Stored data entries
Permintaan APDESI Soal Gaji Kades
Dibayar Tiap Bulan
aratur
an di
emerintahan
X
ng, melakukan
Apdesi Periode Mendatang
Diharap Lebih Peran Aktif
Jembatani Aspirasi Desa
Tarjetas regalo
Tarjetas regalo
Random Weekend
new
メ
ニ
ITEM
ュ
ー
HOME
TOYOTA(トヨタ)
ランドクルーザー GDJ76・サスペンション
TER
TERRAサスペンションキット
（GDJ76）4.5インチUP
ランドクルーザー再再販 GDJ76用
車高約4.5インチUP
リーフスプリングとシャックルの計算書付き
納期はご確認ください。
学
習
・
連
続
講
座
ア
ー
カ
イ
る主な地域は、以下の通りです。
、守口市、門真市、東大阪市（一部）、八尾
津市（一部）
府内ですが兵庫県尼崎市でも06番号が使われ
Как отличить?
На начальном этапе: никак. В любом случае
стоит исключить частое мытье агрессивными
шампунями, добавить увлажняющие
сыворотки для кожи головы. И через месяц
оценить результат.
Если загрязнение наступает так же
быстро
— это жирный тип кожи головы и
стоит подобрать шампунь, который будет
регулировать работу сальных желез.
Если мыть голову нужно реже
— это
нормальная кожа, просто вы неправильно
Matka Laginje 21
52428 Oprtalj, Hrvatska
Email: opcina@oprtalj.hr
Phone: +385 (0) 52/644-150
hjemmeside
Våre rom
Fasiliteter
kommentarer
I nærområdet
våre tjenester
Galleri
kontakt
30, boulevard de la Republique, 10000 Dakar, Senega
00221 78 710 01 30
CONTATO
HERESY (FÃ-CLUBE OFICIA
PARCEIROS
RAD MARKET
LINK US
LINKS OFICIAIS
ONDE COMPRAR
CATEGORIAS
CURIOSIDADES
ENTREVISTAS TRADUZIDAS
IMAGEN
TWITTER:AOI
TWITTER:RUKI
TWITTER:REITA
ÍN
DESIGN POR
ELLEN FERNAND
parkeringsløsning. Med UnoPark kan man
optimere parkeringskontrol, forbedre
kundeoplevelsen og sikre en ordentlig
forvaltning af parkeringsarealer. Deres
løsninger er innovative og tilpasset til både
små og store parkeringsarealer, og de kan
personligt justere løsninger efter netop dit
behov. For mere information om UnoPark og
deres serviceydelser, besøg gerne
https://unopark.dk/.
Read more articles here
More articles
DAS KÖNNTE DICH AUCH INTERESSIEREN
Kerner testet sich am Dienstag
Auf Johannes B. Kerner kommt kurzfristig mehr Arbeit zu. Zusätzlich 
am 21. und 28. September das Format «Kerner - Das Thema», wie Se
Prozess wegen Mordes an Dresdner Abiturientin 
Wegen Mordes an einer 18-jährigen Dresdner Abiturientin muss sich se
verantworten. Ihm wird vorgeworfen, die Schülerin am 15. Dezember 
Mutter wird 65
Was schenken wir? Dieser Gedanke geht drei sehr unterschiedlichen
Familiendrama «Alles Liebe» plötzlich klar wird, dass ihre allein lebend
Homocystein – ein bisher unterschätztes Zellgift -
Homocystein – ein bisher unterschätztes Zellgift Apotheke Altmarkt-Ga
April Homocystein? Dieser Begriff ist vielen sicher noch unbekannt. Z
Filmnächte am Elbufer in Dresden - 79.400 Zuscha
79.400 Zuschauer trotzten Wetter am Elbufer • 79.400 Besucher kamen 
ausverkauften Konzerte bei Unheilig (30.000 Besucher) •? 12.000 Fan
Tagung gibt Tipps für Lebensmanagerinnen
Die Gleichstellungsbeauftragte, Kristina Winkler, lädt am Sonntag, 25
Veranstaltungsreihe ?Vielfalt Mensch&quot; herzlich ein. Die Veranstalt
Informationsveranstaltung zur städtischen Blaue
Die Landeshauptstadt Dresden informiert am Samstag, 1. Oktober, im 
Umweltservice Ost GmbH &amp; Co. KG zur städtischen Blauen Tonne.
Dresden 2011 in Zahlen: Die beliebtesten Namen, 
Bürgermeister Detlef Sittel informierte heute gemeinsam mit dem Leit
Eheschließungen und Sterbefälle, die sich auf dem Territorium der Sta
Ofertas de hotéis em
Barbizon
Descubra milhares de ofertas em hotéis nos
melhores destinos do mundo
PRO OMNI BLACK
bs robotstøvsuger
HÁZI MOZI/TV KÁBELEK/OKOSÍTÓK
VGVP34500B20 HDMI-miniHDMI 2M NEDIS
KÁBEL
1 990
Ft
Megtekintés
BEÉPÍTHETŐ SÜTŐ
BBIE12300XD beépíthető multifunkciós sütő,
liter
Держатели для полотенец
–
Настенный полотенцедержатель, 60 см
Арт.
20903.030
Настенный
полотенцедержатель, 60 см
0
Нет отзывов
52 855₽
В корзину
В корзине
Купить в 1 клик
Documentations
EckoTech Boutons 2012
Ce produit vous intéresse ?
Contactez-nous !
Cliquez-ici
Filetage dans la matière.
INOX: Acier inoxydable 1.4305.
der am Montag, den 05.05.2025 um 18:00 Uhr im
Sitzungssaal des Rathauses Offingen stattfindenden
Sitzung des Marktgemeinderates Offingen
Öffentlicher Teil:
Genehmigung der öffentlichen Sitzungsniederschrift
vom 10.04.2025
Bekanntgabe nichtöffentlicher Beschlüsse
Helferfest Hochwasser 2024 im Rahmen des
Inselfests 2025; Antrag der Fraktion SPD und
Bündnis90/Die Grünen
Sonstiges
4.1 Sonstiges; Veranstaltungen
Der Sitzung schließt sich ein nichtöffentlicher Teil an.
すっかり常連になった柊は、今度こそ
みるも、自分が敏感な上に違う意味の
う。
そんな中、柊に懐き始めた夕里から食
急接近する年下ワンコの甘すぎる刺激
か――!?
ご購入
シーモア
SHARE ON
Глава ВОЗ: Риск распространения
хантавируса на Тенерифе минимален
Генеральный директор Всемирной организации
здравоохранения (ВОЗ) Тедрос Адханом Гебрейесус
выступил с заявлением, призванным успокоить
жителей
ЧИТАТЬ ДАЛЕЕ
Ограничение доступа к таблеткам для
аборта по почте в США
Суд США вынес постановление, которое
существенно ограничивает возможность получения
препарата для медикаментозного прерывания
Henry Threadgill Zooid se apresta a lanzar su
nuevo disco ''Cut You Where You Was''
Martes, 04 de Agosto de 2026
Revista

# REQUIRED ACTION
In the data above, which lines lie between the line with "Jembatani Aspirasi Desa" and the line with "кожи головы и", inclusive? Print those lines exactly and nothing else.

# RESPONSE TO THIS TASK
Jembatani Aspirasi Desa
Tarjetas regalo
Tarjetas regalo
Random Weekend
new
メ
ニ
ITEM
ュ
ー
HOME
TOYOTA(トヨタ)
ランドクルーザー GDJ76・サスペンション
TER
TERRAサスペンションキット
（GDJ76）4.5インチUP
ランドクルーザー再再販 GDJ76用
車高約4.5インチUP
リーフスプリングとシャックルの計算書付き
納期はご確認ください。
学
習
・
連
続
講
座
ア
ー
カ
イ
る主な地域は、以下の通りです。
、守口市、門真市、東大阪市（一部）、八尾
津市（一部）
府内ですが兵庫県尼崎市でも06番号が使われ
Как отличить?
На начальном этапе: никак. В любом случае
стоит исключить частое мытье агрессивными
шампунями, добавить увлажняющие
сыворотки для кожи головы. И через месяц
оценить результат.
Если загрязнение наступает так же
быстро
— это жирный тип кожи головы и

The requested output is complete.